The real estate broker, Rachel Ryan, beamed at her, then almost immediately backpedaled. “Perhaps you're making this decision too quickly, Ms. Powell. Would you like to think about this for a bit? I will have everything cleaned, but the house is old and that includes all the appliances and the bathrooms. It's furnished, of course, but the furniture isn't all that remarkable. The house has been empty for four years, since Mr. Marley's death.”

“You told me all that, Mrs. Ryan. I see that it's an old house. I still like it, it's charming. And it's quite large. I like a lot of space. Also it's here at the end of the lane all by itself. I do like my privacy.” Now, that was an understatement but nonetheless the truth. “A Mr. Marley lived here?”
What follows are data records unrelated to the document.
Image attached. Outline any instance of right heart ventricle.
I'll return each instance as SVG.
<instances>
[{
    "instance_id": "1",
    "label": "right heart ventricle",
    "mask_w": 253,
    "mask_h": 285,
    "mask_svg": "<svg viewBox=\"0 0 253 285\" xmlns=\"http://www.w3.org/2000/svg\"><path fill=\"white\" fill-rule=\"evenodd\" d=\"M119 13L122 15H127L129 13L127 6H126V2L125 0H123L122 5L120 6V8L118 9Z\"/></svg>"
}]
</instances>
“Mr. Jacob Marley. Yes, the same name as in
A Christmas Carol.
He was eighty-seven years old when he passed away in his sleep. He kept to himself for the last thirty years or so of his life. His daddy started the town back in 1907, after several of his businesses in Boston were burned to the ground one hot summer night. It was said his enemies were responsible. Mr. Marley Senior wasn't a popular man. He was one of those infamous robber barons. But he
wasn't stupid. He decided it was healthier to just leave Boston and so he did, and came here. There was already a small fishing village here, and he just took it over and renamed it.”

Becca patted the woman's shoulder. “It's all right. I've thought about it, Mrs. Ryan. I'll give you a money order since I don't have a bank account here. Could it be cleaned today so I can move in tomorrow afternoon?”
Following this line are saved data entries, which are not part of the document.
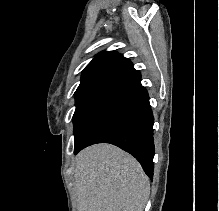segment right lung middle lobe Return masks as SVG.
I'll return each instance as SVG.
<instances>
[{
	"label": "right lung middle lobe",
	"instance_id": "obj_1",
	"mask_svg": "<svg viewBox=\"0 0 219 211\" xmlns=\"http://www.w3.org/2000/svg\"><path fill=\"white\" fill-rule=\"evenodd\" d=\"M109 91L110 89H99L75 96L76 109L73 115L75 140Z\"/></svg>",
	"mask_w": 219,
	"mask_h": 211
}]
</instances>
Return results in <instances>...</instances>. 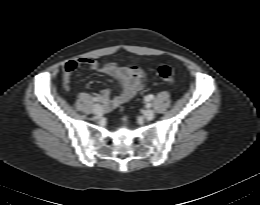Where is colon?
Here are the masks:
<instances>
[{
  "label": "colon",
  "mask_w": 260,
  "mask_h": 205,
  "mask_svg": "<svg viewBox=\"0 0 260 205\" xmlns=\"http://www.w3.org/2000/svg\"><path fill=\"white\" fill-rule=\"evenodd\" d=\"M156 74L159 78L169 84H173L175 81L174 71L169 65L159 64L156 67Z\"/></svg>",
  "instance_id": "obj_1"
}]
</instances>
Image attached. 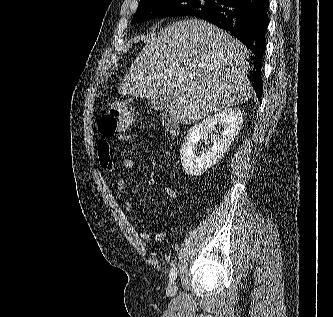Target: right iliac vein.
<instances>
[{"instance_id": "obj_1", "label": "right iliac vein", "mask_w": 333, "mask_h": 317, "mask_svg": "<svg viewBox=\"0 0 333 317\" xmlns=\"http://www.w3.org/2000/svg\"><path fill=\"white\" fill-rule=\"evenodd\" d=\"M178 287L175 281H171L167 287V294L174 296L177 293Z\"/></svg>"}]
</instances>
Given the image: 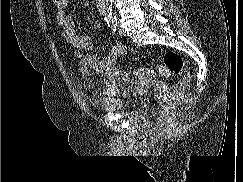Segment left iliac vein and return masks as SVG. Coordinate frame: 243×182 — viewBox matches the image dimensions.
Instances as JSON below:
<instances>
[{"label":"left iliac vein","mask_w":243,"mask_h":182,"mask_svg":"<svg viewBox=\"0 0 243 182\" xmlns=\"http://www.w3.org/2000/svg\"><path fill=\"white\" fill-rule=\"evenodd\" d=\"M118 32L120 36H126V32L123 28L119 27Z\"/></svg>","instance_id":"4c4485c4"}]
</instances>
“It will be ready if I have to clean it myself. Actually, since it's summer, I can round up a dozen high-schoolers and get them right over here. Don't you worry about a thing. Oh yes, there's the most adorable little boy who lives not far from here, over on Gum Shoe Lane. I'm not really his aunt but that's what he calls me. His name is Sam and I watched him come into this world. His mother was my best friend and I—”

Becca raised her brow, listening politely, but evidently Rachel Ryan was through talking.

“All right, Ms. Powell, I will see you in a couple of days. Call me if there are any problems.”

And it was done. Becca was the proud renter of a very old Victorian jewel that featured eight bedrooms, three spacious bathrooms, a kitchen that surely must have been a showplace before 1910, and a total of ten fireplaces. And as she'd told Rachel Ryan, it was very private, at the end of Belladonna Drive, no prying neighbors anywhere near, and that's what she wanted. The nearest house was a good half mile away. The property was bordered on three sides by thick maple and pine trees, and the view of the ocean from the widow's walk was spectacular.

She hummed when she moved in on Thursday afternoon. She even managed to work up a sweat. Even though she wouldn't use them, she cleaned the bedrooms just because she wanted to. She wallowed in all the space. She never wanted to live in an apartment again.

She'd bought a gun from a guy she met in a restaurant in Rockland, Maine. She'd taken a big chance, but it had, thank God, worked out. The gun was a beauty—a Coonan
.357 Magnum automatic, and the guy had taken her just next door, where there was a sports shop with an indoor range, and taught her how to shoot. He'd then asked her to go to a motel with him. He was child's play to deal with after the maniac in New York. All she'd had to do was say no very firmly. No need to draw her new gun on the guy.

She gently laid the Coonan in the top drawer of her bedside table, a very old mahogany piece with rusted hinges. As she closed the drawer she realized that she hadn't cried when her mother died. She hadn't cried at her funeral. But now, as she gently placed a photograph of her mother on top of the bedside table, she felt the tears roll down her cheeks. She stood there staring down at her mother's picture, taken nearly twenty years before, showing a beautiful young woman, so fair and fine-boned, laughing, hugging Becca against her side. Becca couldn't remember where they were, maybe in upstate New York. They'd stayed up there for a while when Becca was six and seven years old. “Oh, Mom, I'm so sorry. If only you hadn't locked your heart away with a dead man, maybe there could have been another man to love, couldn't there? You had so much to offer, so much love to give. Oh God, I miss you so much.”